Toutefois, l'autorisation de découvert de 1.500 euros sur ce compte ne résulte pas de ces conditions générales mais de l'offre préalable acceptée le 25 août 2017. Les relevés de compte de M. [K] pour la période du 2 octobre 2019 au 3 février 2021 montrent que le solde du compte n'a excédé l'autorisation de découvert accordée qu'à compter du 2 janvier 2021 et s'élevait à la somme de 2.222,49 euros au 26 janvier 2021, date de la clôture du compte considéré. M. [K] sera condamné à payer cette somme outre intérêts au taux légal à compter du 6 octobre 2021, date de l'assignation valant mise en demeure.
Par ailleurs, compte tenu de la demande de la Société Générale à cette fin, il convient d'ordonner la capitalisation des intérêts par année entière en application de l'article 1343-2 du code civil.
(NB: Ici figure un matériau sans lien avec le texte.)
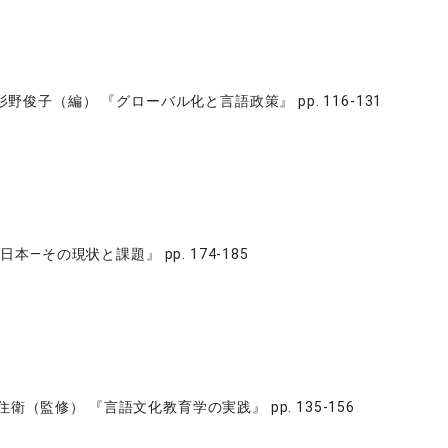
子（編） 『グローバル化と言語政策』 pp. 116-131
その現状と課題』 pp. 174-185
（監修） 『言語文化教育学の実践』 pp. 135-156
La Société Générale obtenant partiellement gain de cause dans le cadre de son recours, M. [K] sera condamné aux dépens de première instance et d'appel, avec le droit pour la SAS Tudela Werquin & Associés, avocats, de recouvrer directement les dépens d'appel dont celle-ci aura fait l'avance sans avoir reçu provision en application des dispositions de l'article 699 du code de procédure civile. L'équité ne commande pas en l'espèce d'allouer à la Société Générale une indemnité au titre de l'article 700 du code de procédure civile et le jugement sera confirmé sur ce point.
PAR CES MOTIFS,
La Cour,
Confirme le jugement en ce qu'il a débouté la Société Générale de sa demande de paiement au titre du crédit renouvelable Reservea n°[XXXXXXXXXX03] signé le 25 août 2017 entre Ies parties et de sa demande sur le fondement de l'article 700 du code de procédure civile;
L'infirme pour le surplus;
STATUANT A NOUVEAU,
Condamne M. [K] à payer à la Société Générale la somme de 2.222,49 euros au titre du compte à vue n°[XXXXXXXXXX01] outre intérêts au taux légal à compter du 6 octobre 2021;
Ordonne la capitalisation des intérêts échus par année entière;
Condamne M. [K] aux dépens de première instance et d'appel, avec droit de recouvrement direct des dépens d'appel au profit de la SAS Tudela Werquin & Associés, avocats, en application de l'article 699 du code de procédure civile;
Rejette la demande de la Société Générale sur le fondement de l'article 700 du code de procédure civile en cause d'appel.